J2に来季降格する湘南が、親会社であるライザップグループに資金の貸し付けを行っていたと「文春オンライン」が報じた件について、ライザップ社が声明を発表し、湘南の大多和亮介新社長は就任会見で謝罪した。
文春オンラインは、合計約6億円を貸し付けたと報じていた。9日にライザップ社は「報道にありました貸付けについては事実です」とした上で、詳細を説明した。
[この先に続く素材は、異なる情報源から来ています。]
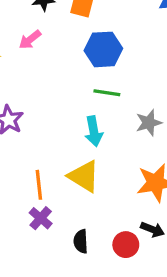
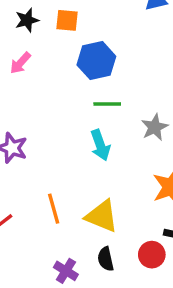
yellow triangle: (84, 176) -> (102, 216), moved
purple cross: (41, 218) -> (66, 271), moved

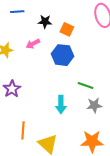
blue hexagon: (96, 61) -> (62, 55), moved
green line: (107, 104) -> (86, 85), moved

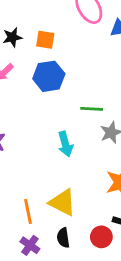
orange line: (23, 130) -> (28, 211), moved

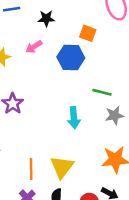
orange square: (45, 40) -> (88, 33), moved
yellow triangle: (63, 202) -> (62, 167), turned 30

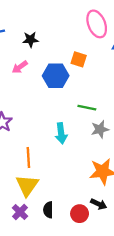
orange square: (88, 33) -> (79, 59), moved
yellow triangle: (62, 167) -> (27, 185), moved
orange line: (31, 169) -> (28, 157), moved

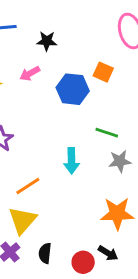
orange line: (28, 157) -> (28, 186), turned 54

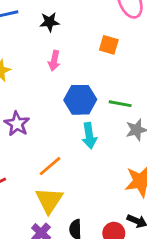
pink arrow: (30, 74) -> (54, 61), moved, turned -42
blue hexagon: (73, 89) -> (80, 100), moved

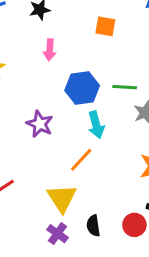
purple star: (17, 124) -> (40, 124), moved
orange line: (50, 166) -> (81, 160), moved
「まず、2025年3月期は当初計画通り2億円の投資に加え、湘南ベルマーレとの業務委託契約に基づき、トレーニング環境の整備・提供、マーケティングやDX支援などの現物支援を実施いたしました。さらに、25年2月に債務超過のリスクが生じた際には、J1クラブライセンス失効を回避するため、約8000万円の追加投資を行いました」
続けて「追加投資により、債務超過を回避し、J1クラブライセンスを維持することができました。さらに、グループ全体の資金効率を高める運用の観点から、クラブの安定運営に影響しない範囲の余剰資金を一時的に弊社に貸し付ける処置を行いました。この運用に関しては、湘南ベルマーレにとって有利な利息設定(一般的1~3%に対し、3~10%)とすることで、クラブの収益改善にも寄与する形といたしました」と貸し付けの経緯を説明した。
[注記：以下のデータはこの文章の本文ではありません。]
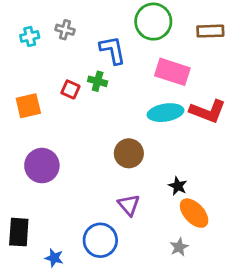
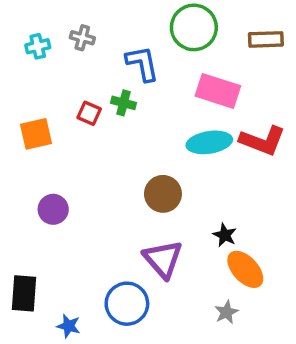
purple circle: (42, 166) -> (53, 209), size x0.7
purple triangle: (129, 205) -> (163, 259), size x1.4

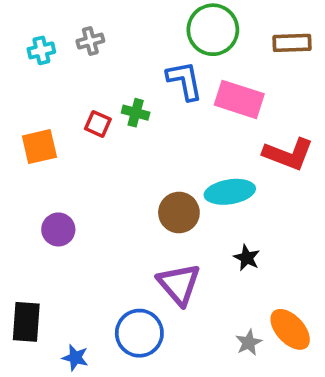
gray cross: (82, 38) -> (90, 41), turned -30
blue L-shape: (142, 63) -> (185, 81), moved
cyan ellipse: (209, 142) -> (230, 192), moved
orange ellipse: (245, 269) -> (290, 329), moved

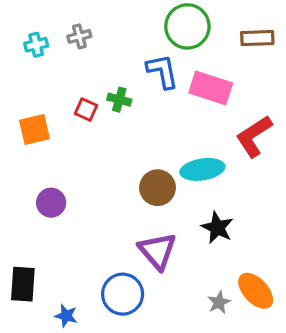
red L-shape: (288, 154) -> (254, 136), turned 126
black star: (247, 258) -> (217, 228), size x1.4

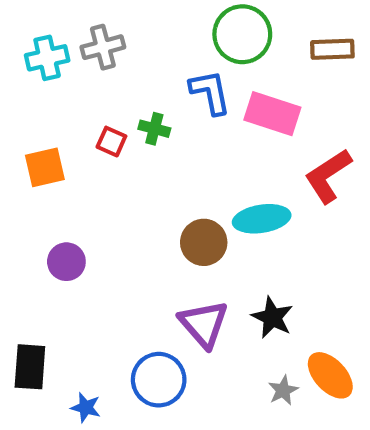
gray cross: (79, 36) -> (103, 47), size x1.4
cyan cross: (36, 45) -> (47, 58), size x1.4
black star: (217, 228) -> (272, 317), moved

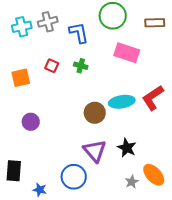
blue L-shape: (210, 92) -> (79, 33), moved
green cross: (154, 129) -> (81, 66), moved
red L-shape: (328, 176) -> (153, 98), moved

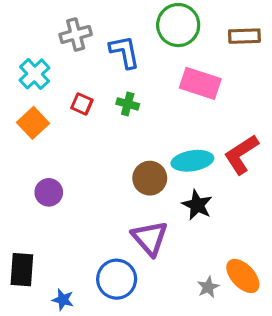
cyan cross: (22, 27) -> (35, 74), moved, turned -30
orange square: (21, 78) -> (33, 123), turned -30
black star: (127, 148) -> (197, 205), moved

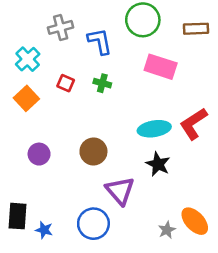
brown circle: (150, 178) -> (93, 151), moved
blue star: (63, 300) -> (44, 230), moved

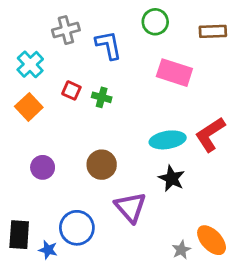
green circle: (143, 20) -> (155, 22), size x0.7
green cross: (102, 83) -> (102, 97), moved
blue circle: (93, 224) -> (77, 228), moved

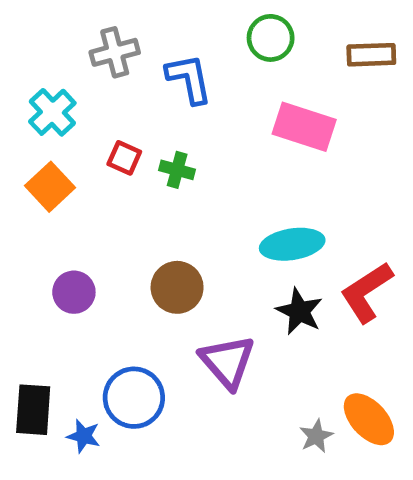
red L-shape: (210, 134) -> (367, 292), moved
そして「貸付はいずれも翌月には全額返済しており、利息収入は実際に湘南ベルマーレの利益として計上されています。なお、貸付手続きは眞壁前会長も出席のもと開催された取締役会での決議および監査役と相談のうえ、法令・会計基準に沿って適切に実施しております。また、弊社においては、25年3月末時点で現預金残高が200億円以上あり、財務基盤は安定しており、資金面での問題は一切ございませんでした」と、同社の財務状況に問題はないことを強調した。
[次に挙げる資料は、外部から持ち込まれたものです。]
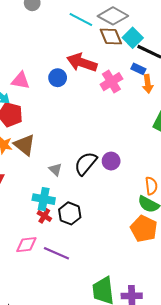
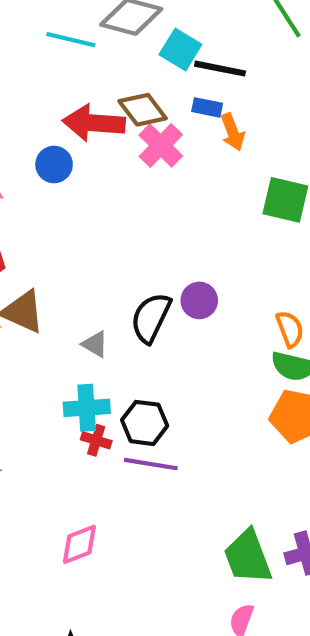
brown diamond: (111, 37) -> (143, 110), moved
pink diamond: (26, 245) -> (79, 544), moved
purple line: (56, 253) -> (151, 464), moved

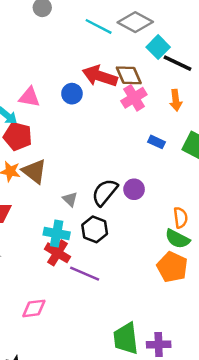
blue rectangle: (207, 107) -> (157, 142), moved
black hexagon: (145, 423) -> (95, 229), moved
red cross: (96, 440) -> (57, 253), size x1.5

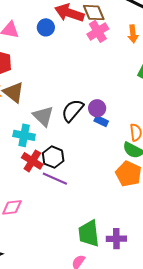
blue rectangle: (157, 142) -> (101, 121), moved
gray triangle: (70, 199) -> (43, 116), size x1.6
black hexagon: (95, 229) -> (53, 157), moved
cyan cross: (57, 233) -> (24, 135), moved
この日、湘南の大多和社長は就任会見を行い、今回の件に言及。「一部報道により、我々の責任企業であるRIZAPグループ株式会社との件で大変なご心配、ご迷惑をおかけし、重ねてお詫びを申し上げます。本件に関してはRIZAPグループ株式会社からも、今後各所で誠意ある説明を進めていただく予定です」と謝罪し、今後の方針を示した。